RESEARCH AND PUBLICATIONS
I am, among other things, interested in Machine Learning, Robotics and Language Grounding. I currently study problems that arise when training sensorimotor policies for robotics on tasks that do not afford an easily characterizable system state representation, let alone it's estimation. Specifically, by transferring learned policies from simulation to real robots.
Christoforos I. Mavrogiannis, Valts Blukis and Ross A. Knepper, Socially Competent Navigation Planning by Deep Learning of Multi-Agent Path Topologies, IEEE/RSJ International Conference on Intelligence Robots and Systems (IROS), Vancouver, BC, CA, September 2017. [PDF]
PAST ENGINEERING PROJECTS
Waiterbot (1st Runner-up, Tech Factor Challenge 2014-2015)
Waiterbot is a hand-built prototype for a fully featured restaurant robot. We built it in a team of 4 enthusiasts (Azfer Karim, Jagapriyan, Mohamed Musadhiq and me) for the 2014-2015 Tech Factor Challenge competition in Singapore. It can navigate from table to table, pick up and deliver orders and even serve water. It uses a custom-built gripper to pick up cups, bowls and plates (although it struggles with crockery).
Battlefield Extraction Robot (Grand Prize, Tech Factor Challenge 2013-2014)
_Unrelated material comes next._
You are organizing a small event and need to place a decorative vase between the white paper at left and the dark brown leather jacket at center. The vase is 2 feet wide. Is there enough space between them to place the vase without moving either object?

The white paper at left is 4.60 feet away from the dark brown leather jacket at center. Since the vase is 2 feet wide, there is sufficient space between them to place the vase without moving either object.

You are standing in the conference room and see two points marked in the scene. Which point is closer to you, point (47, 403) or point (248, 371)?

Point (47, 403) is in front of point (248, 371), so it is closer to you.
ABER (Autonomous Battlefield Extraction Robot) is a rescue robot that can automatically find and pick up a casualty in a war or disaster scenario, where limited remote operation is possible. It's built on ROS and uses a unique conveyor-belt pickup system that inflicts minimum damage in case of bone fractures. This project earned me the DSTA Gold Medal for the best final-year project in NTU, School of Electrical and Electronic Engineering.
Investigating Heatmaps of Adversarially Perturbed Images (project for CS6784)
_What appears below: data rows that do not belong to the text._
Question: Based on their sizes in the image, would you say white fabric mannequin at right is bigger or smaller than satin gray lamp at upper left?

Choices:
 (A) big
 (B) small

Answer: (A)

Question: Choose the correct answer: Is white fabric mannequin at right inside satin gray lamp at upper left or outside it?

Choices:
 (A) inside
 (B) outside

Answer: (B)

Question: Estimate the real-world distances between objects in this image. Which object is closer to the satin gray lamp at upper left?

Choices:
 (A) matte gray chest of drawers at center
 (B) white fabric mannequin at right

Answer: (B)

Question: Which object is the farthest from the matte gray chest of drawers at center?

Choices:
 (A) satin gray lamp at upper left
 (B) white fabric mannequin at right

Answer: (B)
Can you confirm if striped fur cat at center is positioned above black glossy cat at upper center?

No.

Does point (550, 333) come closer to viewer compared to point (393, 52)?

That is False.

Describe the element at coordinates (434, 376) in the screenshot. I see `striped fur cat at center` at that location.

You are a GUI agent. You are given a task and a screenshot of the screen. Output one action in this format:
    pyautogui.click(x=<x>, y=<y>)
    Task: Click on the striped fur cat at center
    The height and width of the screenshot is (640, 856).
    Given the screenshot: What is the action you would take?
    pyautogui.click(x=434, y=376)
In this class project I thought it would be fun to perform Layer-wise Relevance Propagation for deep neural networks (paper) to generate heatmaps for images that have been adversarially perturbed. Adversarial perturbations, such as the ones generated by DeepFool (paper) perform tiny, imperceptible adjustments to the input image to force a deep neural network classifier, in this case a ResNet-51, to misclassify the image as another class with high confidence. They can be generated quite trivially by gradient descent on the input pixels. I found that in many cases, perturbations significantly shift the focus of the network, such as in the below (highly cherry-picked, but interesting) example, where forcing a cab to be classified as a car wheel has drawn focus on the actual car wheel. Spatial focus shift occured in roughly half the perturbed images.